I'd guess there were a few beach-people, mountain-people, 
campers, travelers, polka-dancers. I'd never know. Bobby Hill's
father was one of our scoutmasters, so whenever we went away
to Camp Cowaw, I guess that was his week or two vacation as 
well. A few, I can recall, were 'bowling' people, the fathers and
mothers, but that hardly counts as vacation stuff. I think there
were a few hunters too. Rifles and guns and deer seasons, and,
only every so often, each year as it got cold out, I'd remember
one or two places to watch for  -  they evidently would 'bag'
a few deer, get their count, or kill a buck  -  however you
may phrase any of that 'deerslayer' stuff  -  and it would be
roped and suspended like on their back or side porch, or 
hanging in their garage.

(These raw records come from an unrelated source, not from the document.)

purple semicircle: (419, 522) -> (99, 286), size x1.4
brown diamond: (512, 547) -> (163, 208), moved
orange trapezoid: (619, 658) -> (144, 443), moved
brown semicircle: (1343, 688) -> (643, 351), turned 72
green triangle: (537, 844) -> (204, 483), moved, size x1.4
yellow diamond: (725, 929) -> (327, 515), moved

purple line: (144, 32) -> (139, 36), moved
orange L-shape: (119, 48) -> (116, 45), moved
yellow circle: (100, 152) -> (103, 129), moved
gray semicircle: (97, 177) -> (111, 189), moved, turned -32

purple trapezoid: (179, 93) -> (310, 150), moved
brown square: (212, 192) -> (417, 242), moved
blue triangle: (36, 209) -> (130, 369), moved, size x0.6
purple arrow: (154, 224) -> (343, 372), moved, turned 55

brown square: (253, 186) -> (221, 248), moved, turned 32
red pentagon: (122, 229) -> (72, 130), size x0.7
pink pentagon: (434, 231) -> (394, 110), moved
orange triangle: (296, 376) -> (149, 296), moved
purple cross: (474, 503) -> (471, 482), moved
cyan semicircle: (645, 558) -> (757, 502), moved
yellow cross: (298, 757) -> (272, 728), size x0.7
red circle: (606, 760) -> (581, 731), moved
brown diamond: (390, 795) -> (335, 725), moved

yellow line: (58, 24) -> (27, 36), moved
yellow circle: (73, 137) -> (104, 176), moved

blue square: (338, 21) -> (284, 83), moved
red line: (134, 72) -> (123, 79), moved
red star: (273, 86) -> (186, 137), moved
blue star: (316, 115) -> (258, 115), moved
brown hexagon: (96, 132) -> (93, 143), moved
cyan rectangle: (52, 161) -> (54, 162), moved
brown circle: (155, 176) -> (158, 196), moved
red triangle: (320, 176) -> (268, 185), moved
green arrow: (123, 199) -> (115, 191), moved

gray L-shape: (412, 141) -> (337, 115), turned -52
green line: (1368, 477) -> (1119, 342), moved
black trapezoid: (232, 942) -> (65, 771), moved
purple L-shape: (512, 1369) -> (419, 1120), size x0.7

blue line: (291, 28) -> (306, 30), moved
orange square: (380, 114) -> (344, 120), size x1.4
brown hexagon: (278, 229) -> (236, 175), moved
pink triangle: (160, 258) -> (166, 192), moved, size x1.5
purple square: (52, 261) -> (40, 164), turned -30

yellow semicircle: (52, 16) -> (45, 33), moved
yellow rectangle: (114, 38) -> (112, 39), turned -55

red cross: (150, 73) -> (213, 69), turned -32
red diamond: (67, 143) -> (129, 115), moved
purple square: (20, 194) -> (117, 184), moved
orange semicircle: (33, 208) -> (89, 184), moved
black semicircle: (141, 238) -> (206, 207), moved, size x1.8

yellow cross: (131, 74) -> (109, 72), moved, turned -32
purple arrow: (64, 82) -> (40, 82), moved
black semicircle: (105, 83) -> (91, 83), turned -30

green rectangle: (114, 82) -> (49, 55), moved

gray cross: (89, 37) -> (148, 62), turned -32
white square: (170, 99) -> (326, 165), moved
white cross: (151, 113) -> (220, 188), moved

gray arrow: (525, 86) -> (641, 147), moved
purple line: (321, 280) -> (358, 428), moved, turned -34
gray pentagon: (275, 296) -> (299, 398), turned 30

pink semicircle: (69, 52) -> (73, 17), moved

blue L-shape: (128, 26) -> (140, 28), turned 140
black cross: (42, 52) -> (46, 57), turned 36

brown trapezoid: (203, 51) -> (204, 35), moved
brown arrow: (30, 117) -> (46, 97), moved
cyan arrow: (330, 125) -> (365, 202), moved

From what I later learned and heard
from others  -  and seen too  -  they would gut and trim the
dead animal(s) right there, at home. Cut up the loins and
the portions of meat that, I guess, they ate. The rest of the
glop, I don't know  -  went to the dogs? In the trash? Where
did the hide and the antlers and all that go? I don't know,
except for the really creepy guys who'd have it mounted in
their living room like it was MarJo's Mountain Rest or
something. Also, I used to  -  about these people  -  walk
around and wonder how far they took the fantasy : James
Fenimore Cooper, Natty Bumpo, Deerslayer Tales, did they
even know about all that rich Americana behind them, and
the rich Americana that they were churning up and destroying
with all their Two Guys From Harrison, and Shop-Rite ('Why
Pay More?'  -  slogan), cavalcades of stores, shopping carts 
and parking lots? I never figured they did. In fact, I figured
they'd gotten as far as about maybe 8th grade and stopped
their forward motion entirely. Tract housing, car, sexual 
intercourse with (or without) the 'old lady', some alcohol, 
the boys at the lodge or the club or the bar. Had they any
idea of what was up, what they were doing? Did they
inhabit a place, some place, any place, in the small scheme
of evolutionary intellectual progress by which the bulk
of 'Mankind' advances itself, as it were? I was always
baffled : I was baffled by house-dresses on Moms, hunting
jackets on Dads, religious statues with magnetic bottoms
that would stick in place on the old metal dashboards
of cars, the families who overdid all that and had like entire
Holy Families of bullshit arrayed on their crazy dashboards,
the cuffs we used to make on the bottoms of the legs of our
dungarees, and the dungarees that sometimes, for colder
weather, would come with the red-plaid, felt lining, and 
that would cuff-up too and you'd look like some bizarre
maniacal hayseed from the old musical shows like
Oklahoma or The Rainmaker. There was just too much
bizarro stuff all around me, Everywhere. As much as I
was put off by it all, I was just as much entranced. I loved
all these people, the mothers and the girls. I was enraptured
by some unique richness which was added into the fabric
of an otherwise sad and bewitching life. Kids have to come 
to terms with things  -  everything dies, even Uncle John
and Aunt Jane, they die, things get old, rust away, fall 
apart. Most things are exaggerated, or outright lies. We all
knew that, we all sensed the blemish on that beautiful face,
yet we loved the face anyway. We were crazy, we were
faraway wild, distant, and all taken up with everything.